An example of a force-clamped contraction from a bundle of intact fibres from an ED-V muscle is shown in Fig. 1. The active force and stimuli are shown in Fig. 1A. Once force reached the chosen level, the force-clamp was started and the controller regulated motor velocity to maintain constant force. The record of shortening is shown in Fig. 1B. Power (Fig. 1C) was calculated as the product of active force and velocity. This protocol was repeated for several different levels of force-clamp and the results are summarised in Fig. 2A,B. The line in Fig. 2A was fitted through the power versus force data points using Hill's relationship (as described in the Materials and methods) and the force versus velocity curve in Fig. 2B was calculated with the parameters from the fit. This particular fibre bundle has a rather straight force versus velocity curve and a relatively large value of ⁠, the fitted intercept on the force axis.

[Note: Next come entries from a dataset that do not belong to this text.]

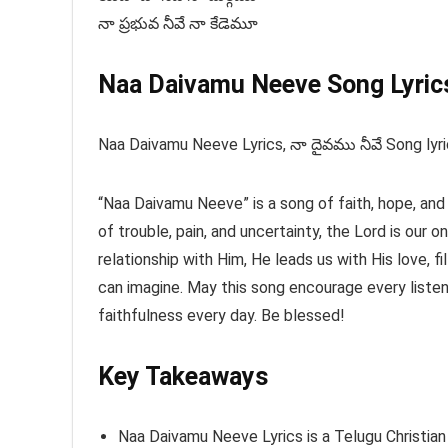
నా ప్రభువ నీవే నా కేడెమూ
Naa Daivamu Neeve Song Lyrics
Naa Daivamu Neeve Lyrics, నా దైవము నీవే Song lyr
“Naa Daivamu Neeve” is a song of faith, hope, and
of trouble, pain, and uncertainty, the Lord is our 
relationship with Him, He leads us with His love, 
can imagine. May this song encourage every liste
faithfulness every day. Be blessed!
Key Takeaways
Naa Daivamu Neeve Lyrics is a Telugu Christia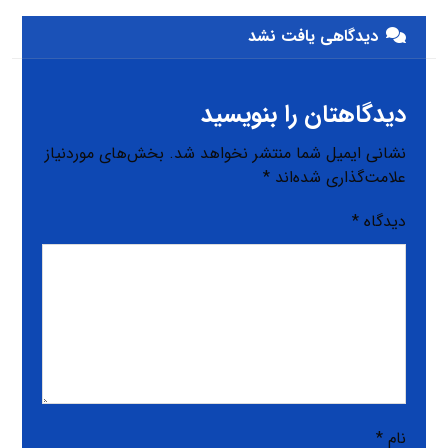
دیدگاهی یافت نشد
دیدگاهتان را بنویسید
نشانی ایمیل شما منتشر نخواهد شد.
بخش‌های موردنیاز
علامت‌گذاری شده‌اند
*
دیدگاه
*
نام
*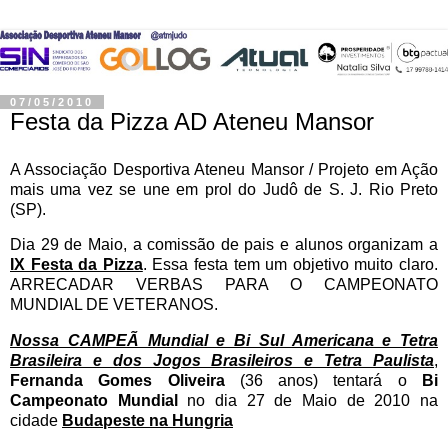
07/05/2010
Festa da Pizza AD Ateneu Mansor
A Associação Desportiva Ateneu Mansor / Projeto em Ação
mais uma vez se une em prol do Judô de S. J. Rio Preto
(SP).
Dia 29 de Maio, a comissão de pais e alunos organizam a
IX Festa da Pizza
. Essa festa tem um objetivo muito claro.
ARRECADAR VERBAS PARA O CAMPEONATO
MUNDIAL DE VETERANOS.
Nossa CAMPEÃ Mundial e Bi Sul Americana e Tetra
Brasileira e dos Jogos Brasileiros e Tetra Paulista
,
Fernanda Gomes Oliveira
(36 anos) tentará o
Bi
Campeonato Mundial
no dia 27 de Maio de 2010 na
cidade
Budapeste na Hungria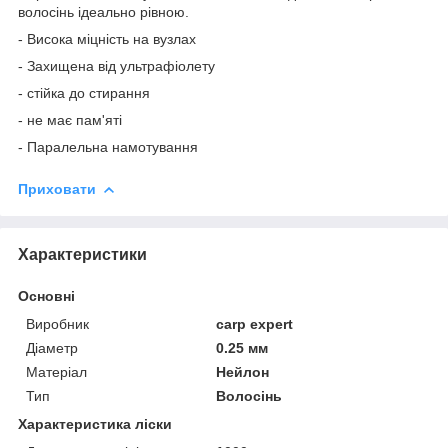
волосінь ідеально рівною.
- Висока міцність на вузлах
- Захищена від ультрафіолету
- стійка до стирання
- не має пам'яті
- Паралельна намотування
Приховати
Характеристики
Основні
Виробник
carp expert
Діаметр
0.25 мм
Матеріал
Нейлон
Тип
Волосінь
Характеристика ліски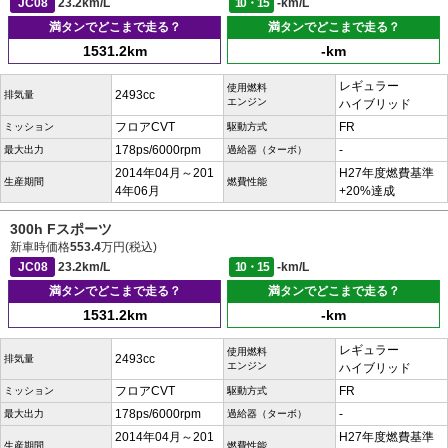
JC08
23.2km/L
10・15
-km/L
満タンでどこまで走る？
満タンでどこまで走る？
1531.2km
-km
レギュラー
使用燃料
2493cc
排気量
エンジン
ハイブリッド
フロアCVT
FR
ミッション
駆動方式
178ps/6000rpm
-
最大出力
過給器（ターボ）
2014年04月～201
H27年度燃費基準
生産期間
燃費性能
4年06月
+20%達成
300h Fスポーツ
新車時価格
553.4
万円(税込)
JC08
23.2km/L
10・15
-km/L
満タンでどこまで走る？
満タンでどこまで走る？
1531.2km
-km
レギュラー
使用燃料
2493cc
排気量
エンジン
ハイブリッド
フロアCVT
FR
ミッション
駆動方式
178ps/6000rpm
-
最大出力
過給器（ターボ）
2014年04月～201
H27年度燃費基準
生産期間
燃費性能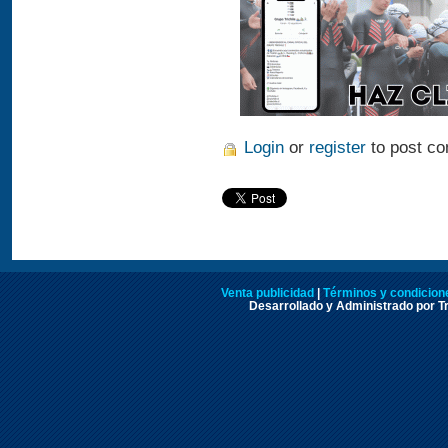
Login
or
register
to post c
Venta publicidad
|
Términos y condicione
Desarrollado y Administrado por Tr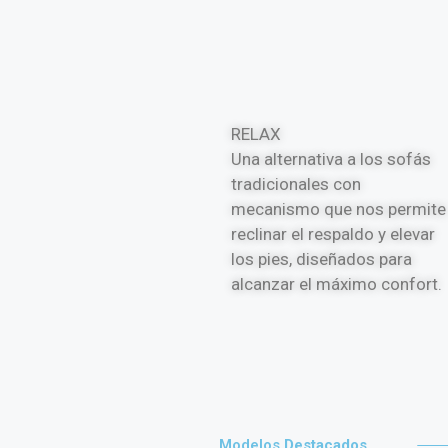
RELAX
Una alternativa a los sofás
tradicionales con
mecanismo que nos permite
reclinar el respaldo y elevar
los pies, diseñados para
alcanzar el máximo confort.
Modelos
Destacados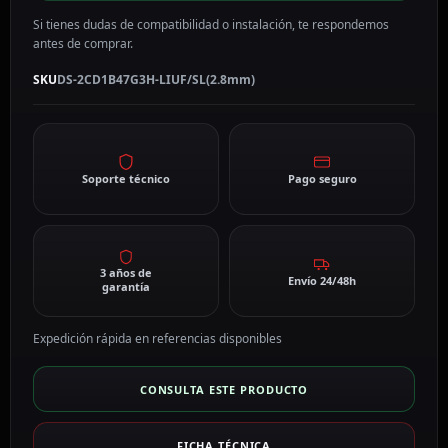
Si tienes dudas de compatibilidad o instalación, te respondemos
antes de comprar.
SKU
DS-2CD1B47G3H-LIUF/SL(2.8mm)
Soporte técnico
Pago seguro
3 años de
Envío 24/48h
garantía
Expedición rápida en referencias disponibles
CONSULTA ESTE PRODUCTO
FICHA TÉCNICA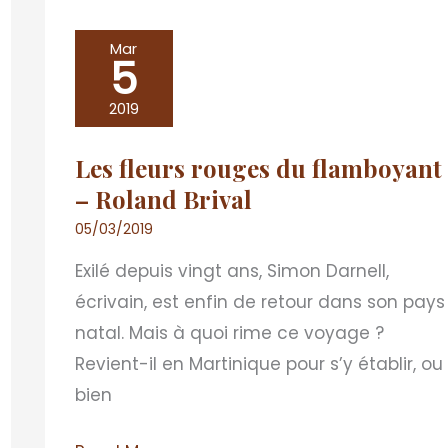
Les
Mar
5
fleurs
rouges
2019
du
Les fleurs rouges du flamboyant
flamboyant
– Roland Brival
–
Roland
05/03/2019
Brival
Exilé depuis vingt ans, Simon Darnell,
écrivain, est enfin de retour dans son pays
natal. Mais à quoi rime ce voyage ?
Revient-il en Martinique pour s’y établir, ou
bien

Such experiments were done with fibre bundles from ED-V and PL muscles. Useable results were obtained from 16 fibre bundles (9 ED-V and 7 PL). In 5 cases, we used bundles from both of these muscles from the same rabbit. The mean values of isometric force and the parameters of the fitted curves were not significantly different (P>0.125) for the two muscles, so all the results were combined. Table 1 summarises the mean values for the 16 fibre bundles of isometric force, maximum power, force and velocity at which maximum power was produced, V_max and ⁠; all of these values, except isometric force, are from the fitted curves.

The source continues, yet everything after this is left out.